Why should I waste my remaining years selecting between boring salads and insipid protein shakes when I might enjoy the world's God-given and limitless diversity of flavours? Is extending one's life through abstinence truly worthwhile if it lacks joy, comfort, or the simple pleasure of a perfectly cooked steak or an indulgent chocolate bar?
Besides, nutritional neurosis does not sit well with me, layered as it is on so many others, so I reclaim my right to eat, drink, and be merry. Yes, tomorrow I may die, but at least I'll do so with the taste of butter on my lips and the glut of rare steak in my belly.
When we're on our deathbeds, will we look back with satisfaction on all the salads we dutifully consumed? Will we find comfort in knowing we scrupulously avoided saturated fats and excess sodium? Or will we rue the missed opportunities, the declined desserts, the bottles of wine left unopened in homage to the gods of longevity?
I, for one, choose to err on the side of indulgence. To embrace the joy of a life lived fully, flavours savoured utterly, and meals shared unreservedly. After all, what is the point of prolonging our existence if we're not truly living? And I do love to cook, so why not cook well?
So I will feast as if every meal were my last, for one day, inevitably, it will be. And when that day comes, may I meet our maker with a satisfied palate and a grateful but clogged heart, having squeezed just enough dietary pleasure from this magnificent banquet we call life.
In the immortal words of Julia Child, "Life itself is the proper binge." So binge I shall, and cholesterol be damned.

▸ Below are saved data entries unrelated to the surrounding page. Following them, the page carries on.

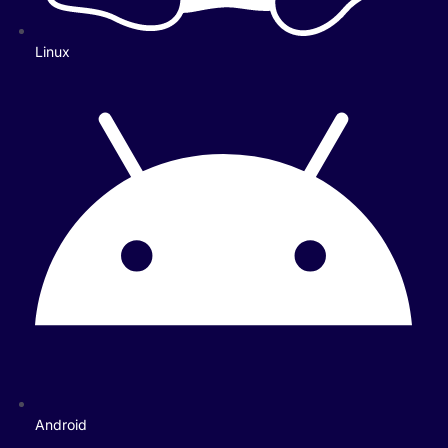
Linux
Android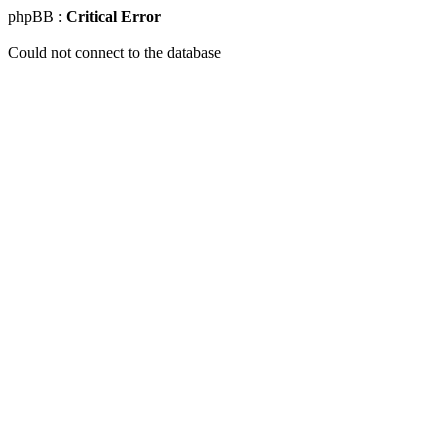
phpBB :
Critical Error
Could not connect to the database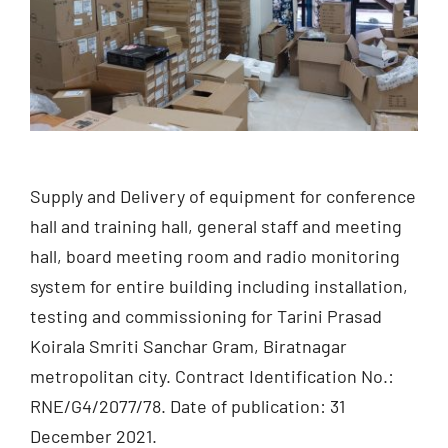
Supply and Delivery of equipment for conference
hall and training hall, general staff and meeting
hall, board meeting room and radio monitoring
system for entire building including installation,
testing and commissioning for Tarini Prasad
Koirala Smriti Sanchar Gram, Biratnagar
metropolitan city. Contract Identification No.:
RNE/G4/2077/78. Date of publication: 31
December 2021.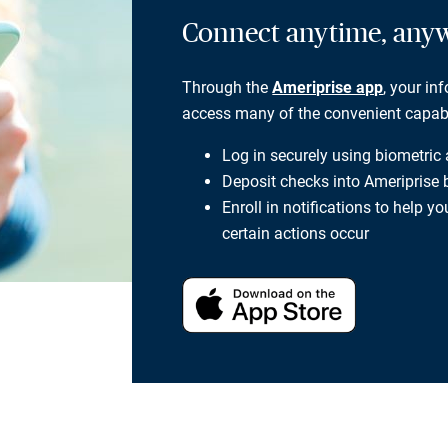
Connect anytime, any
Through the
Ameriprise app
, your in
access many of the convenient capabili
Log in securely using biometric
Deposit checks into Ameriprise
Enroll in notifications to help 
certain actions occur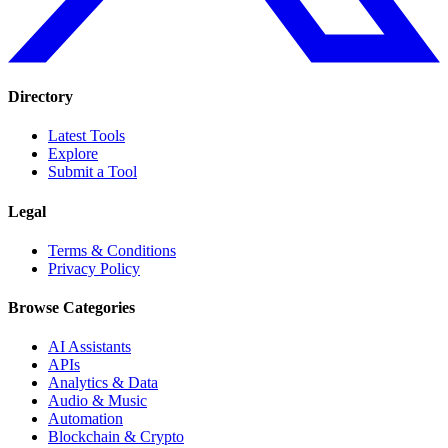
Directory
Latest Tools
Explore
Submit a Tool
Legal
Terms & Conditions
Privacy Policy
Browse Categories
AI Assistants
APIs
Analytics & Data
Audio & Music
Automation
Blockchain & Crypto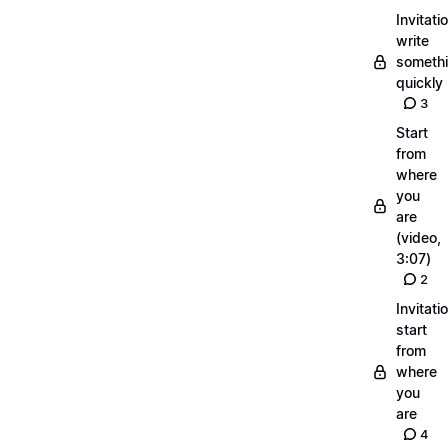
Invitati
write
someth
quickly
3
Start
from
where
you
are
(video,
3:07)
2
Invitati
start
from
where
you
are
4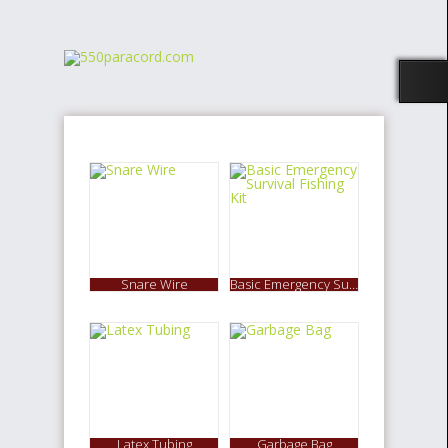
Snare Wire
Basic Emergency Survival Fishing Kit
Latex Tubing
Garbage Bag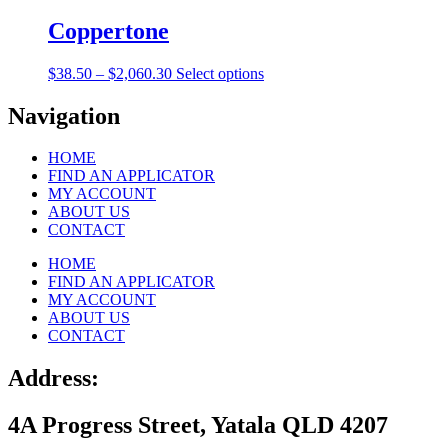
$38.50
has
be
through
multiple
Coppertone
chosen
$2,060.30
variants.
on
The
the
Price
This
$
38.50
–
$
2,060.30
Select options
options
product
range:
product
may
page
$38.50
has
Navigation
be
through
multiple
chosen
$2,060.30
variants.
on
HOME
The
the
FIND AN APPLICATOR
options
product
MY ACCOUNT
may
page
ABOUT US
be
CONTACT
chosen
on
HOME
the
FIND AN APPLICATOR
product
MY ACCOUNT
page
ABOUT US
CONTACT
Address:
4A Progress Street, Yatala QLD 4207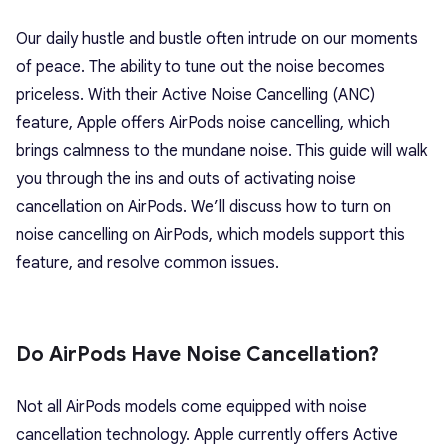
Our daily hustle and bustle often intrude on our moments
of peace. The ability to tune out the noise becomes
priceless. With their Active Noise Cancelling (ANC)
feature, Apple offers AirPods noise cancelling, which
brings
calmness to the mundane noise. This guide will walk
you through the ins and outs of activating noise
cancellation on AirPods. We’ll discuss how to turn on
noise cancelling on AirPods, which models support this
feature, and resolve common issues.
Do AirPods Have Noise Cancellation?
Not all AirPods models come equipped with noise
cancellation technology. Apple currently offers Active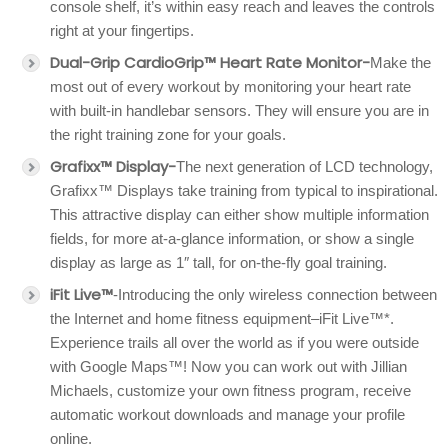
console shelf, it’s within easy reach and leaves the controls
right at your fingertips.
Dual-Grip CardioGrip™ Heart Rate Monitor-
Make the
most out of every workout by monitoring your heart rate
with built-in handlebar sensors. They will ensure you are in
the right training zone for your goals.
Grafixx™ Display-
The next generation of LCD technology,
Grafixx™ Displays take training from typical to inspirational.
This attractive display can either show multiple information
fields, for more at-a-glance information, or show a single
display as large as 1″ tall, for on-the-fly goal training.
iFit Live™
-Introducing the only wireless connection between
the Internet and home fitness equipment–iFit Live™*.
Experience trails all over the world as if you were outside
with Google Maps™! Now you can work out with Jillian
Michaels, customize your own fitness program, receive
automatic workout downloads and manage your profile
online.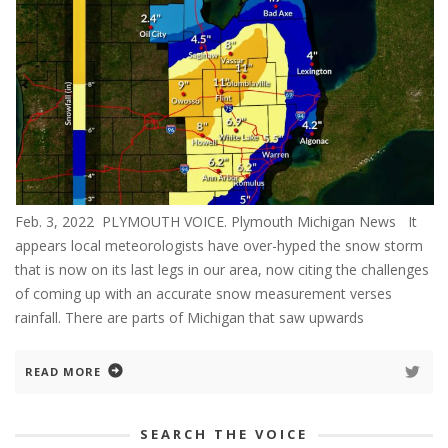
Feb. 3, 2022 PLYMOUTH VOICE. Plymouth Michigan News It
appears local meteorologists have over-hyped the snow storm
that is now on its last legs in our area, now citing the challenges
of coming up with an accurate snow measurement verses
rainfall. There are parts of Michigan that saw upwards
READ MORE
SEARCH THE VOICE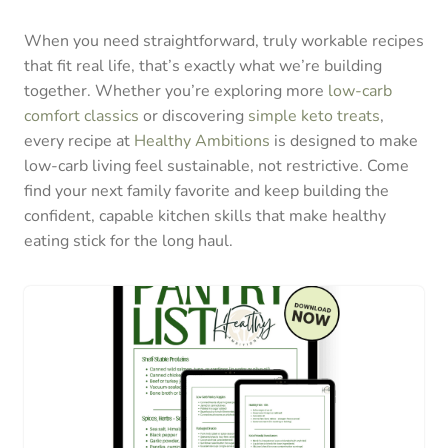
When you need straightforward, truly workable recipes
that fit real life, that’s exactly what we’re building
together. Whether you’re exploring more
low-carb
comfort classics
or discovering
simple keto treats
,
every recipe at
Healthy Ambitions
is designed to make
low-carb living feel sustainable, not restrictive. Come
find your next family favorite and keep building the
confident, capable kitchen skills that make healthy
eating stick for the long haul.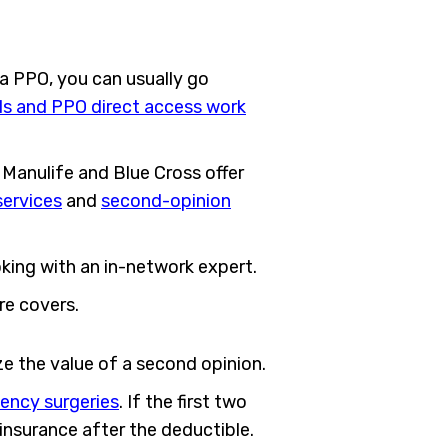
 a PPO, you can usually go
ls and PPO direct access work
Manulife and Blue Cross offer
services
and
second-opinion
oking with an in-network expert.
re covers.
e the value of a second opinion.
ency surgeries
. If the first two
oinsurance after the deductible.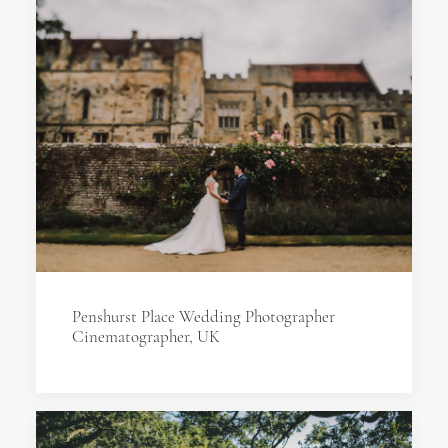
Penshurst Place Wedding Photographer
Cinematographer, UK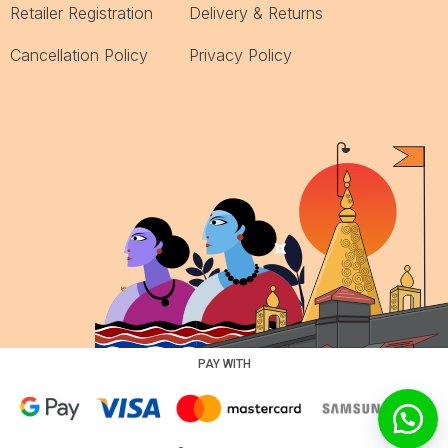
Retailer Registration
Delivery & Returns
Cancellation Policy
Privacy Policy
PAY WITH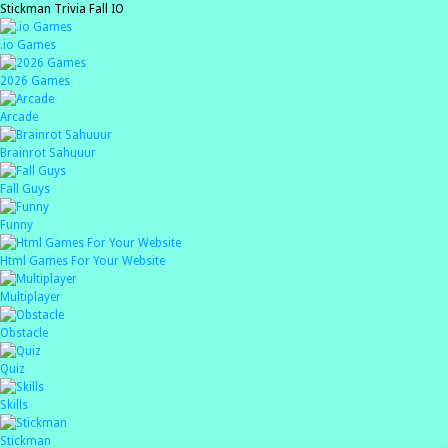
Stickman Trivia Fall IO
.io Games
2026 Games
Arcade
Brainrot Sahuuur
Fall Guys
Funny
Html Games For Your Website
Multiplayer
Obstacle
Quiz
Skills
Stickman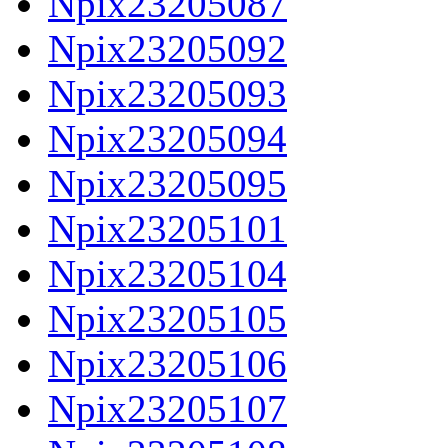
Npix23205087
Npix23205092
Npix23205093
Npix23205094
Npix23205095
Npix23205101
Npix23205104
Npix23205105
Npix23205106
Npix23205107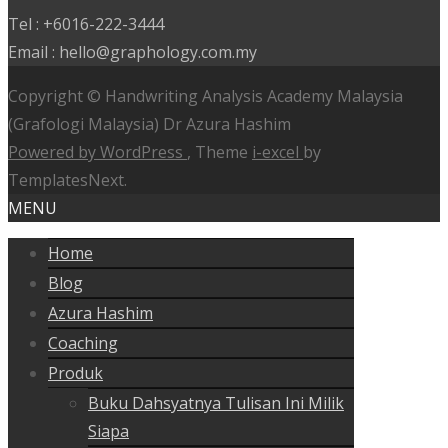
Tel : +6016-222-3444
Email : hello@graphology.com.my
Copyright © Handwriting Analysis Academy Malaysia
(Grafologi Malaysia) Dr Azura Hashim
Powered by WordPress
, Theme
i-excel
by
TemplatesNext.
MENU
Home
Blog
Azura Hashim
Coaching
Produk
Buku Dahsyatnya Tulisan Ini Milik
Siapa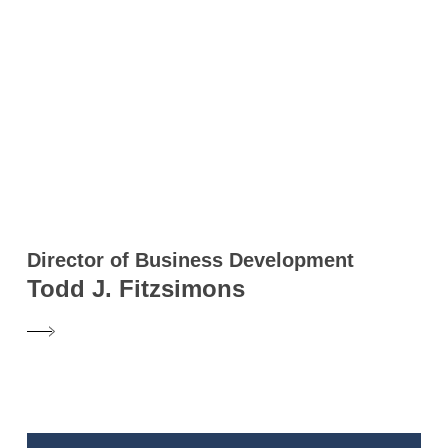
Director of Business Development
Todd J. Fitzsimons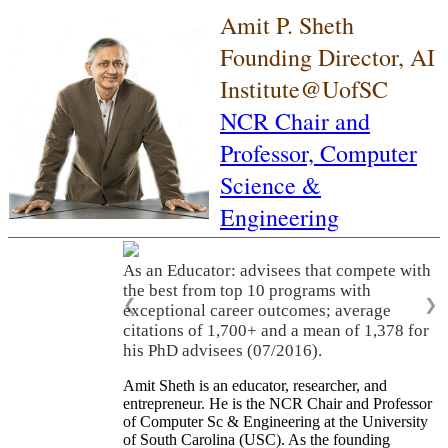
Amit P. Sheth
Founding Director, AI
Institute@UofSC
NCR Chair and
Professor,
Computer
Science &
Engineering
As an Educator: advisees that compete with
the best from top 10 programs with
❮
❯
exceptional career outcomes; average
citations of 1,700+ and a mean of 1,378 for
his PhD advisees (07/2016).
Amit Sheth is an educator, researcher, and
entrepreneur. He is the NCR Chair and Professor
of Computer Sc & Engineering at the University
of South Carolina (USC). As the founding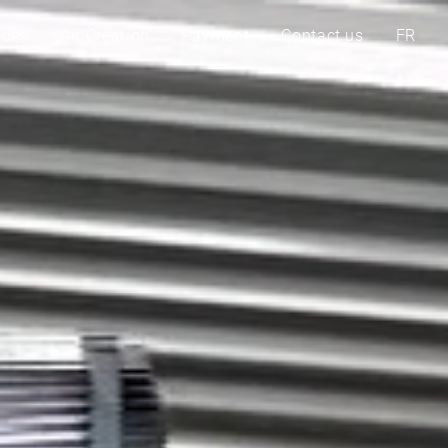
ices
Air Création
Payment
Contact us
FR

But not all is lost, and I am not without conscience. There I was, gleefully fattening my arteries to spite Big Pharma's statin empire, when I stumbled upon the unsung hero of the fungal world: red yeast rice. This plucky little fermenter is nature's very own statin factory.
This red-tinged marvel apparently packs enough punch to make your naughty cholesterol cower in fear, all without the joy-sucking side effects of its pharmaceutical cousins.
So here's to you, red yeast rice, my new best friend, one capsule before bedtime – may you continue to befuddle cardiologists and delight cholesterol contrarians everywhere.
So excuse me, dear friends, I'm off to celebrate my newfound longevity with a nice, bloody, butter-laden steak.